I spent some time crying to God, letting Him know my fears, asking Him WHY I had to go through electric shock. And finally asking Him to help me through the thunderstorms, for peace in my heart. That I would not be anxious, or afraid. That He would replace the fear with His love, because Perfect Love casts out fear. (1 John 4:18)

After I had myself pulled back together and was finished getting ready for church, I was in the kitchen making a quick supper for the girls. The storm was now east of us, with the sun shining from the west. I was craving a rainbow. God puts rainbows in the clouds, and they remind me that God keeps His promises. Clinging to 1 John 4:18, I desperately needed a rainbow. I kept looking out the window for one. Finally I saw one. :)  I shouted and cheered and yelled for the girls to come outside with me to see the rainbow.

There, in the clouds, was God assuring me that He keeps His promises.

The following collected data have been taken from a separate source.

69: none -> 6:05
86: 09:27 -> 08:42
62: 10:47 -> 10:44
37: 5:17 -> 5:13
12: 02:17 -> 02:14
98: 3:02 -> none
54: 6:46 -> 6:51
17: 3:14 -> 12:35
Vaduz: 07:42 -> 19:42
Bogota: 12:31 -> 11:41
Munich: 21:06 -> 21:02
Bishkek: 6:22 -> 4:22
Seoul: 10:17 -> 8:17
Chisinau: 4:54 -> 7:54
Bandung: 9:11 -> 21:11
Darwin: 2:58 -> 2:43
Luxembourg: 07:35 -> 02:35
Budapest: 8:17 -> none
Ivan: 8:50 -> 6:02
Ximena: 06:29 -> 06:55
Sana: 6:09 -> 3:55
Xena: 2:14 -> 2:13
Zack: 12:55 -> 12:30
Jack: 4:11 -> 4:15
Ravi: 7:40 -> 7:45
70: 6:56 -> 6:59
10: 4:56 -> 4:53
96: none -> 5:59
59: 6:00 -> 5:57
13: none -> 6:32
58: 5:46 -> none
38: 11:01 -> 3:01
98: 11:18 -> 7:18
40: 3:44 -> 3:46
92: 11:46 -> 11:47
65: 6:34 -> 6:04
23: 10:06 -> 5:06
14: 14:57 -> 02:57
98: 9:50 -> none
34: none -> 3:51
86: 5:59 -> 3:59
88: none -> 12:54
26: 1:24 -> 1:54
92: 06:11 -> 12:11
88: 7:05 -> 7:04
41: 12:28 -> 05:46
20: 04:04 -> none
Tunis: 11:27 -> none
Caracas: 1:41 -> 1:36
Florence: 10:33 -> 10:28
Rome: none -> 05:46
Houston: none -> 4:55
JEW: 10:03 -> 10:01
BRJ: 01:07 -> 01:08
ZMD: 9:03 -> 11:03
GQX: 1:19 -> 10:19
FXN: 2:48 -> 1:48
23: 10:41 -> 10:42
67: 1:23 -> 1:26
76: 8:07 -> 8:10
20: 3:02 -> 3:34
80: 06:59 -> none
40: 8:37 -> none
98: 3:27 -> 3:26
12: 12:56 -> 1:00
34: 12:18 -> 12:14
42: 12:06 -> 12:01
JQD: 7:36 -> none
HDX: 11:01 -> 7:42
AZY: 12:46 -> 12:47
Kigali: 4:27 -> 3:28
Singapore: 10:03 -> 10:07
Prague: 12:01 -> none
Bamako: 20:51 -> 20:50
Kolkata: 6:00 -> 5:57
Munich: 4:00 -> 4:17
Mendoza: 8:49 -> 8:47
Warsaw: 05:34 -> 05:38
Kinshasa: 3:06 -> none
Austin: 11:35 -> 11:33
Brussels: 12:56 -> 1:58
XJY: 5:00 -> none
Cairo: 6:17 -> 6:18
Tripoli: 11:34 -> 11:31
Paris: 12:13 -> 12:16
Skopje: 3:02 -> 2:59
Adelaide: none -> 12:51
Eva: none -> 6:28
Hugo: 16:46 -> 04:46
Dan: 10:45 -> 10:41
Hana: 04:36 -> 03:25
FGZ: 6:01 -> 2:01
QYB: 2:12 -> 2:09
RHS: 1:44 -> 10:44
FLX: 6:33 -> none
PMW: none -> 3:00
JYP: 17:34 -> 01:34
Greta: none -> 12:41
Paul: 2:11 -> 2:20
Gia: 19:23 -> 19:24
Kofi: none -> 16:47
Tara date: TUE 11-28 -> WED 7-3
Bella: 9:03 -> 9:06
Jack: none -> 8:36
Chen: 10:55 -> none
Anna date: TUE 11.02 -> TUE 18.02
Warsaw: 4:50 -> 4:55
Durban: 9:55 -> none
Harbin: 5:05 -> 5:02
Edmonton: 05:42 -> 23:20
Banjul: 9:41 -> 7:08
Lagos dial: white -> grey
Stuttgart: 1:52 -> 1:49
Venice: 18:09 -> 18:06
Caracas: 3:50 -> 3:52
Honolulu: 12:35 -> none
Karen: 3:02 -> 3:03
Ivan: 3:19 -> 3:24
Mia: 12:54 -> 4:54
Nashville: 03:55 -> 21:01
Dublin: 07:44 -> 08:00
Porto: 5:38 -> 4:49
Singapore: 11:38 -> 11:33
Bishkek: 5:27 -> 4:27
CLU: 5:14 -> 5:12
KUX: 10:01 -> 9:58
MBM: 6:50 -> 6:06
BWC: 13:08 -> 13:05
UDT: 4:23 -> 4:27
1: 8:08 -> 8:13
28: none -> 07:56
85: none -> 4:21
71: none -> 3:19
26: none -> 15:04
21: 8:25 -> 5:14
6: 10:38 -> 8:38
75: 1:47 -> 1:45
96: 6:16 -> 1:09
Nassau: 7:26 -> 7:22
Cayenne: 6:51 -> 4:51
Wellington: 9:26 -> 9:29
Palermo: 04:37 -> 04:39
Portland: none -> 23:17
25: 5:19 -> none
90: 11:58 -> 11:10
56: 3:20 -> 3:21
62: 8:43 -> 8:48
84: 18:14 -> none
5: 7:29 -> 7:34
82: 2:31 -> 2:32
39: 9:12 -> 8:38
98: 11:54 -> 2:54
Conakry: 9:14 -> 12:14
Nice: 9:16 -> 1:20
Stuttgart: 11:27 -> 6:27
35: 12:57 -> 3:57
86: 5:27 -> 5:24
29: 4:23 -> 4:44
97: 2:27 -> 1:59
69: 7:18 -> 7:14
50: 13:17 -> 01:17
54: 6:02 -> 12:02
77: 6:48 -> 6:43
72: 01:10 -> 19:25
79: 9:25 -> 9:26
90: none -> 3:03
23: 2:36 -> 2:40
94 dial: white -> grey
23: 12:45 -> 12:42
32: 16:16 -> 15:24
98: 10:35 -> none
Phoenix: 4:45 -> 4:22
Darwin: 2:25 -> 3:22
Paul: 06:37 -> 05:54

I don't know when we will have another thunderstorm. I don't know how I will feel the next time I see thunderstorms forecast in our area, or when one comes through, or goes around. I do know that I have been praying that I will have peace. Many people have been praying for me through this. I have gotten texts and facebook messages in the middle of the night, or in the morning, saying that they were praying for me - while I slept through a massive thunderstorm.

I don't fear death because Jesus conquered death and has given me salvation from death. I do struggle with fear at the thought of "what if" ...I have to go through another cardioversion like that? ...if I can't mentally handle a close, loud lightening strike? ...if I'm home alone with the girls and come unglued emotionally?

There was a lot of terror and I would say even trauma, emotionally. I have never experienced anything traumatizing like that. I know it was physically traumatizing; my milk supply began drying up that week and never came back even though I continued nursing Charity for every feeding.

God is Sovereign, He is Kind, Gentle, Loving, Merciful, Gracious, and He knows exactly what is best for me. He allowed me to go through this experience. I don't know why. I don't know if I will ever know why. I hope and pray I never have to go through it again. And I pray that I will have peace about the memories and in the thunderstorms that He allows to come over our house. I have Him in my heart and he IS the Prince of Peace, afterall. :)

Now as I close this post, the retelling and reliving of this chapter of my life, I wonder if perhaps this will also help my mind and emotions place this behind me, finally, where the memory can stay in a dusty box in a back corner of my memories.